First Impressions Last

In his international bestseller Blink: The Power of Thinking Without Thinking, author Malcom Gladwell writes about how people make snap judgments based on first impressions. While Gladwell’s time frame for a first impression is just two seconds, I’ll give you a bit more leeway for your presentations: you have a maximum of 90 seconds to engage your audience.

Picture your audience at the start of your presentation: a small group of potential customers entering an executive briefing center to hear you introduce your company’s latest product; a busy VC rushing into a sleek modern conference room to hear you pitch for a round of financing; a large group of institutional investors and analysts sitting in a hotel banquet room ready to hear your IPO roadshow; or your company’s senior management, concerned about rising costs, convened to hear your request for an increase in head count.

Where are their minds?

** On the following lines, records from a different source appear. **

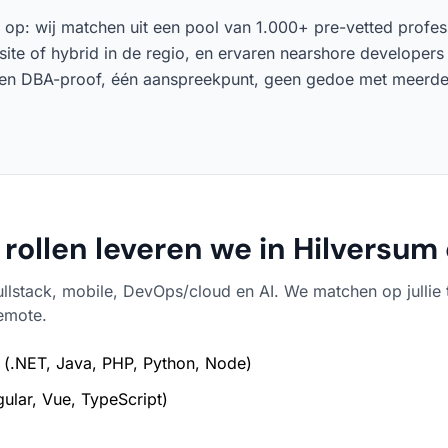
at op: wij matchen uit een pool van 1.000+ pre-vetted profe
site of hybrid in de regio, en ervaren nearshore developers
ten DBA-proof, één aanspreekpunt, geen gedoe met meerder
rollen leveren we in Hilversum 
ullstack, mobile, DevOps/cloud en AI. We matchen op jullie 
remote.
(.NET, Java, PHP, Python, Node)
ular, Vue, TypeScript)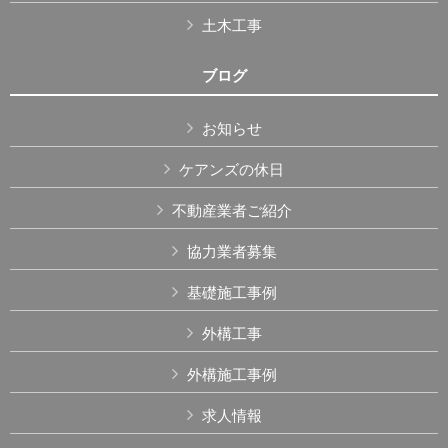
土木工事
ブログ
お知らせ
ケアンズの休日
不動産業者ご紹介
協力業者募集
基礎施工事例
外構工事
外構施工事例
求人情報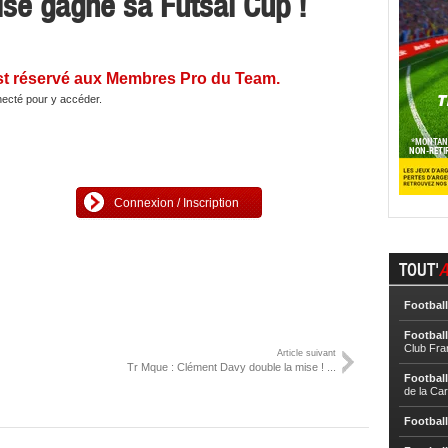
se gagne sa Futsal Cup !
st réservé aux Membres Pro du Team.
ecté pour y accéder.
Connexion / Inscription
TOUT'
A
Football
Football
Club Fra
Article suivant
Tr Mque : Clément Davy double la mise ! ...
Football
de la Ca
Football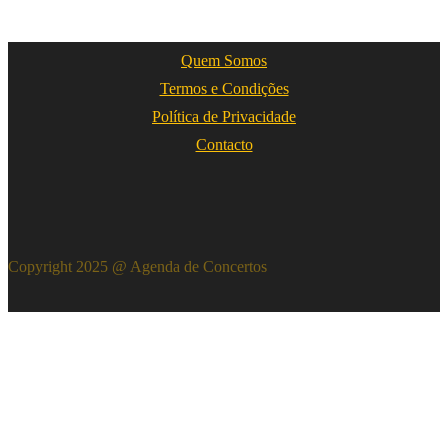
Quem Somos
Termos e Condições
Política de Privacidade
Contacto
Copyright 2025 @ Agenda de Concertos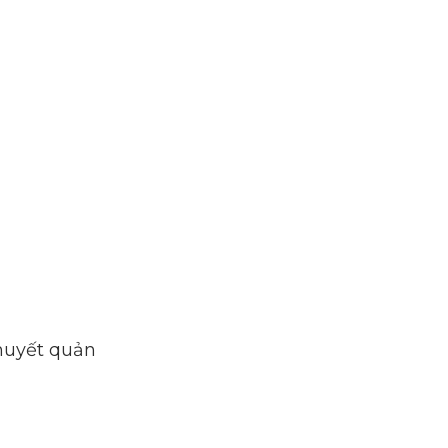
huyết quản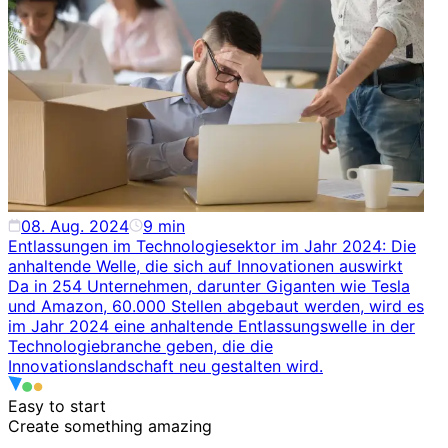
08. Aug. 2024
9
min
Entlassungen im Technologiesektor im Jahr 2024: Die
anhaltende Welle, die sich auf Innovationen auswirkt
Da in 254 Unternehmen, darunter Giganten wie Tesla
und Amazon, 60.000 Stellen abgebaut werden, wird es
im Jahr 2024 eine anhaltende Entlassungswelle in der
Technologiebranche geben, die die
Innovationslandschaft neu gestalten wird.
Easy to start
Create something
amazing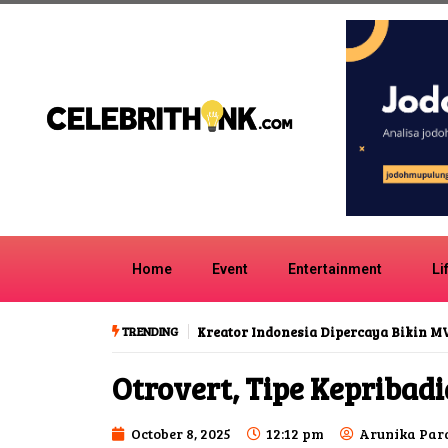
Home
Event
Entertainment
Li
TRENDING
Kreator Indonesia Dipercaya Bikin M
Otrovert, Tipe Kepribad
October 8, 2025
12:12 pm
Arunika Par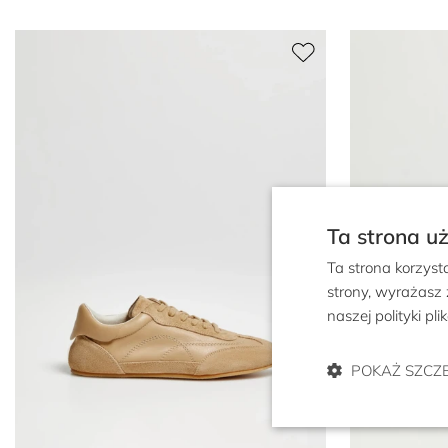
Ta strona u
Ta strona korzyst
strony, wyrażasz
naszej polityki pl
POKAŻ SZCZ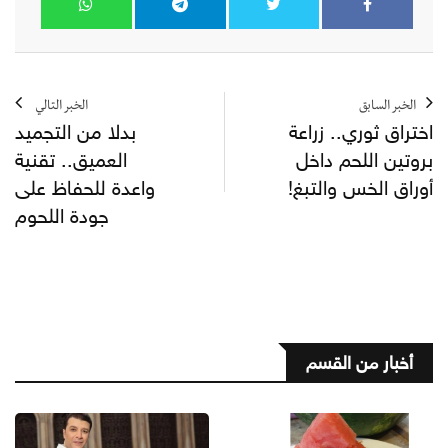
الخبر السابق
الخبر التالي
اختراق ثوري.. زراعة
بدلا من التجميد
بروتين اللحم داخل
العميق.. تقنية
أوراق الخس والتبغ!
واعدة للحفاظ على
جودة اللحوم
أخبار من القسم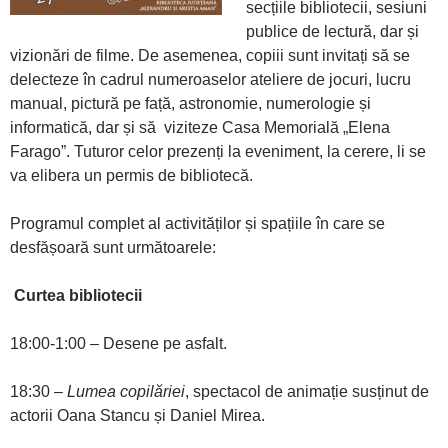
secțiile bibliotecii, sesiuni
publice de lectură, dar și
vizionări de filme. De asemenea, copiii sunt invitați să se
delecteze în cadrul numeroaselor ateliere de jocuri, lucru
manual, pictură pe față, astronomie, numerologie și
informatică, dar și să viziteze Casa Memorială „Elena
Farago”. Tuturor celor prezenți la eveniment, la cerere, li se
va elibera un permis de bibliotecă.
Programul complet al activităților și spațiile în care se
desfășoară sunt următoarele:
Curtea bibliotecii
18:00-1:00 – Desene pe asfalt.
18:30 –
Lumea copilăriei
, spectacol de animație susținut de
actorii Oana Stancu și Daniel Mirea.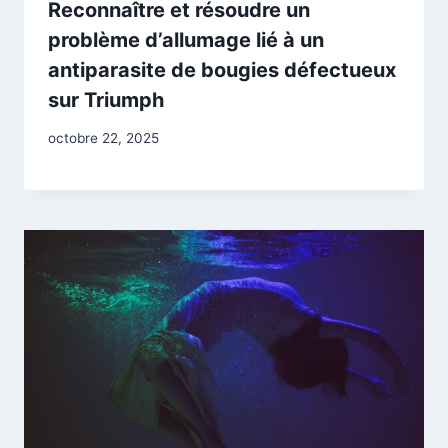
Reconnaître et résoudre un
problème d’allumage lié à un
antiparasite de bougies défectueux
sur Triumph
octobre 22, 2025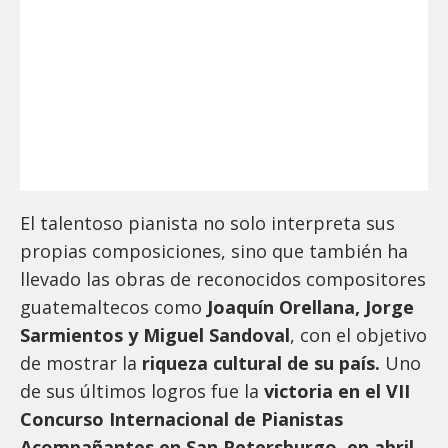
El talentoso pianista no solo interpreta sus
propias composiciones, sino que también ha
llevado las obras de reconocidos compositores
guatemaltecos como
Joaquín Orellana, Jorge
Sarmientos y Miguel Sandoval
, con el objetivo
de mostrar la
riqueza cultural de su país.
Uno
de sus últimos logros fue la
victoria en el VII
Concurso Internacional de Pianistas
Acompañantes en San Petersburgo, en abril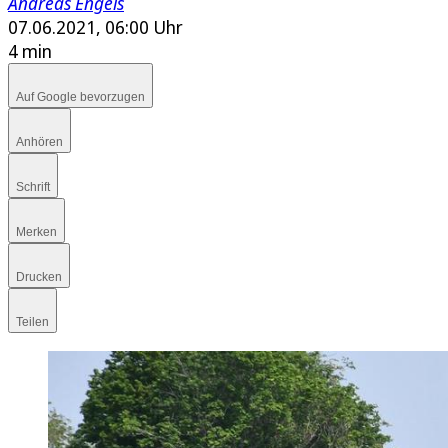
Andreas Engels
07.06.2021, 06:00 Uhr
4 min
Auf Google bevorzugen
Anhören
Schrift
Merken
Drucken
Teilen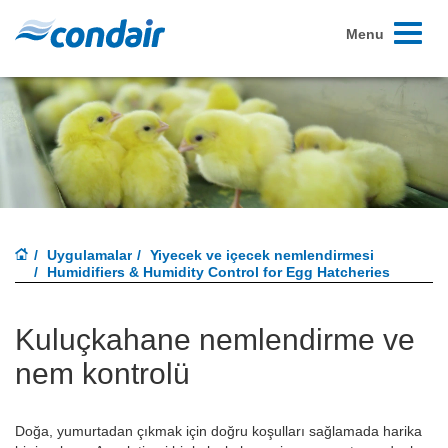
Toggle
Menu
navigati
Uygulamalar
Yiyecek ve içecek nemlendirmesi
Humidifiers & Humidity Control for Egg Hatcheries
Kuluçkahane nemlendirme ve
nem kontrolü
Doğa, yumurtadan çıkmak için doğru koşulları sağlamada harika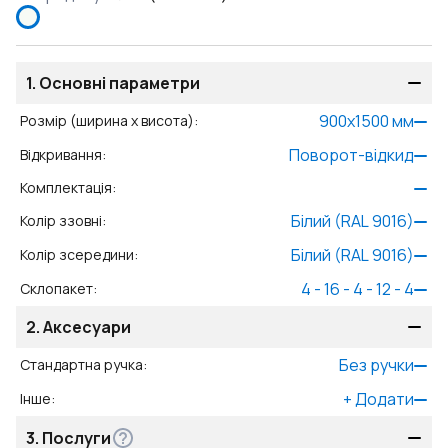
1.
Основні параметри
900
x
1500
мм
Розмір (ширина x висота)
:
Поворот-відкид
Відкривання
:
Комплектація
:
Білий (RAL 9016)
Колір ззовні
:
Білий (RAL 9016)
Колір зсередини
:
4 - 16 - 4 - 12 - 4
Склопакет
:
2.
Аксесуари
Без ручки
Стандартна ручка
:
+
Додати
Інше
:
3.
Послуги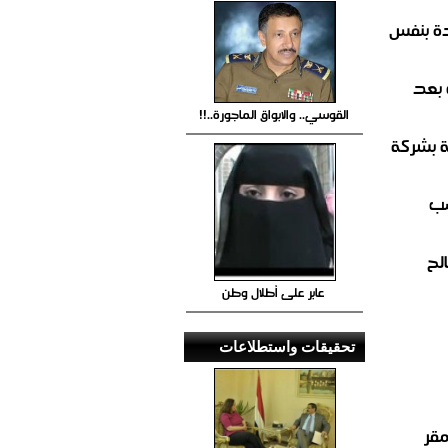
ة بنفس
 بعد
القوسي.. والابواق الماجورة..!!
ة بشركة
صب
لح
عابر على أطلال وطن
تحقيقات واستطلاعات
مقر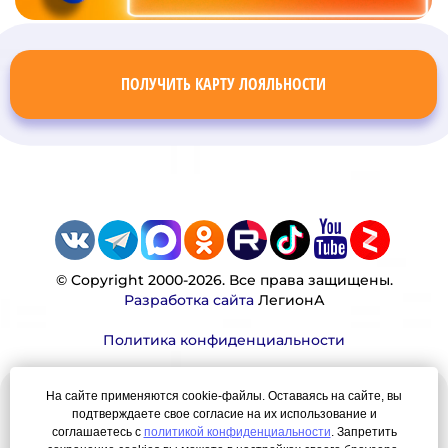
ПОЛУЧИТЬ КАРТУ ЛОЯЛЬНОСТИ
© Copyright 2000-2026. Все права защищены.
Разработка сайта
ЛегионА
Политика конфиденциальности
На сайте применяются cookie-файлы. Оставаясь на сайте, вы
Наша миссия:
подтверждаете свое согласие на их использование и
соглашаетесь с
политикой конфиденциальности
. Запретить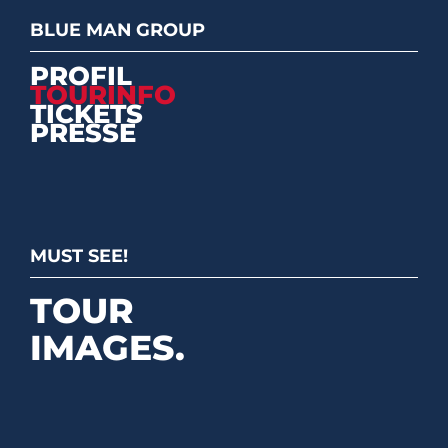
BLUE MAN GROUP
PROFIL
TOURINFO
TICKETS
PRESSE
MUST SEE!
TOUR
IMAGES.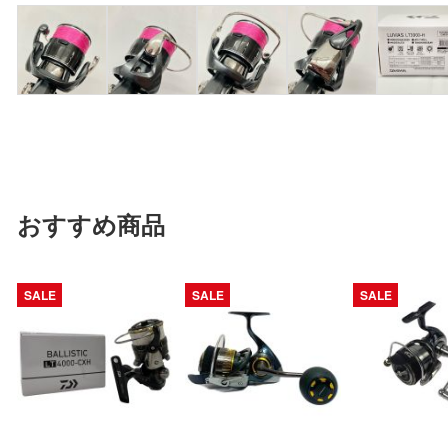
おすすめ商品
SALE
SALE
SALE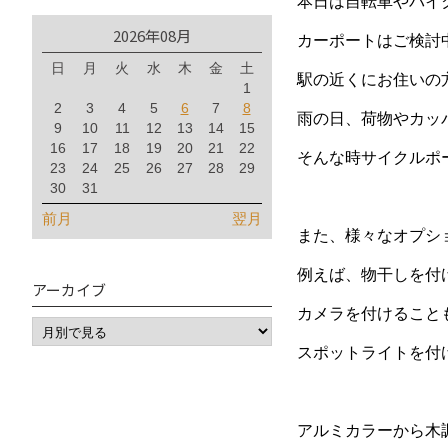
本日は自転車やバイ
2026年08月
カーポートはご検討
日
月
火
水
木
金
土
駅の近くにお住いの
1
2
3
4
5
6
7
8
雨の日、荷物やカッパ
9
10
11
12
13
14
15
16
17
18
19
20
21
22
そんな時サイクルポ
23
24
25
26
27
28
29
30
31
前月
翌月
また、様々なオプシ
例えば、物干しを付
アーカイブ
カメラを付けること
スポットライトを付
アルミカラーから木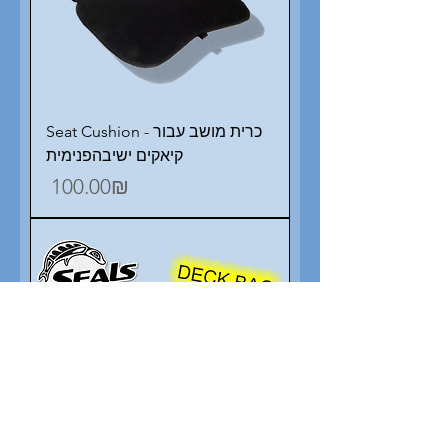
Seat Cushion - כרית מושב עבור
קיאקים ישיבהפנימית
Price
‏100.00 ‏₪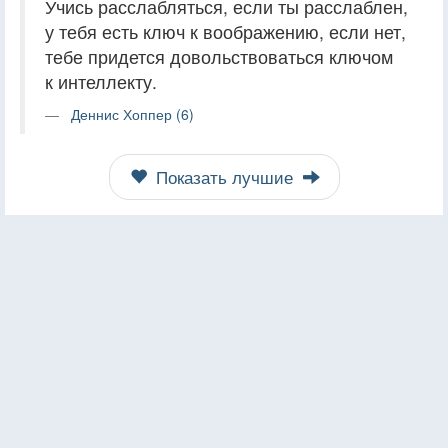
Учись расслабляться, если ты расслаблен,
у тебя есть ключ к воображению, если нет,
тебе придется довольствоваться ключом
к интеллекту.
Деннис Хоппер (6)
Показать лучшие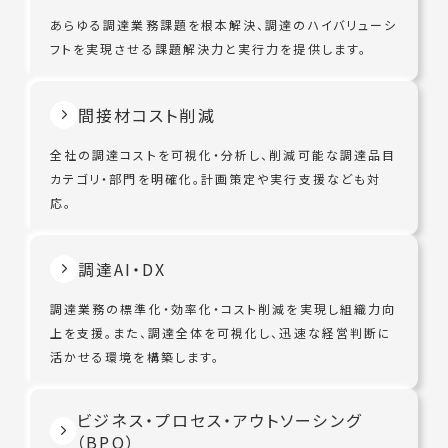
あらゆる調達業務課題を根本解決、調達のハイバリューシ
フトを実現させる課題解決力と実行力を提供します。
間接材コスト削減
全社の調達コストを可視化・分析し、削減可能な調達品目
カテゴリ・部門を明確化。計画策定や実行支援なども対
応。
調達AI・DX
調達業務の標準化・効率化・コスト削減を実現し組織力向
上を支援。また、調達全体を可視化し、迅速な経営判断に
活かせる環境を構築します。
ビジネス・プロセス・アウトソーシング
（BPO）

Chances are, not on you. More likely, they are thinking about an urgent message on their mobile phone, a triple-digit swing in the NASDAQ, their next appointment, an overdue report, or the tiff they just had with their significant other.

If you were to launch into a deep dive of your presentation, describing your product, service, or technology, you would vault ahead of your audience, and they would be forced into catch-up mode.

You can capture your audience immediately with an Opening Gambit, a short statement that seizes their attention. That statement must relate to your product or service; it should also establish a need that your product or service solves. Only when you’ve done that are you ready to move on to the description.

Here are seven options:

  1. Rhetorical Question. A question that makes the audience think. Example: “If I were to ask you whether you could function without your mobile phone for a full week, I’m sure you’d say, ‘Absolutely not!’” Then you can move on to describe your vital product or service that has fail safe uptime.
  2. Factoid. A striking statistic or little-known fact. Example: “A recent article in the Wall Street Journal reported that high vacancy rates in office space are causing building owners to convert to residential. The virtual world is here to stay.” Then you can move on to describe your virtual solution.
  3. Retrospective/Prospective. A look backward and/or forward. Example: “In the past, you had to stop at a toll booth and pull out your wallet to reach for cash. In the future, you may be able to pay your toll before you even start your car.” Then you can move on to describe your modern product or service that replaces a legacy solution.
  4. Anecdote. A brief human-interest story. Example: “Cindy Palermo had an exciting job as a web designer, spending hours doing what she loved—until she developed severe back pain.” Then you can move on to describe your orthopedic solution.
  5. Quotation. An endorsement from a respected source. Example: “Consumer Reports rated our espresso machine above all the established brands.” Then you can move on to describe your espresso machine.
  6. Aphorism. A well-known saying, maxim, or idiom. Example: “In the nineteenth century, Ralph Waldo Emerson said, ‘Build a better mousetrap, and the world will beat a path to your door.’ Our company has built the twenty-first century mousetrap.” Then you can move on to describe your mousetrap.
  7. Analogy. A comparison between two seemingly unrelated subjects to illustrate a complex or obscure topic. Example: “Imagine trying to mow your lawn with a pair of cuticle scissors.” Then you can move on to describe your highly efficient product or service.

You never have a second chance to make that first impression.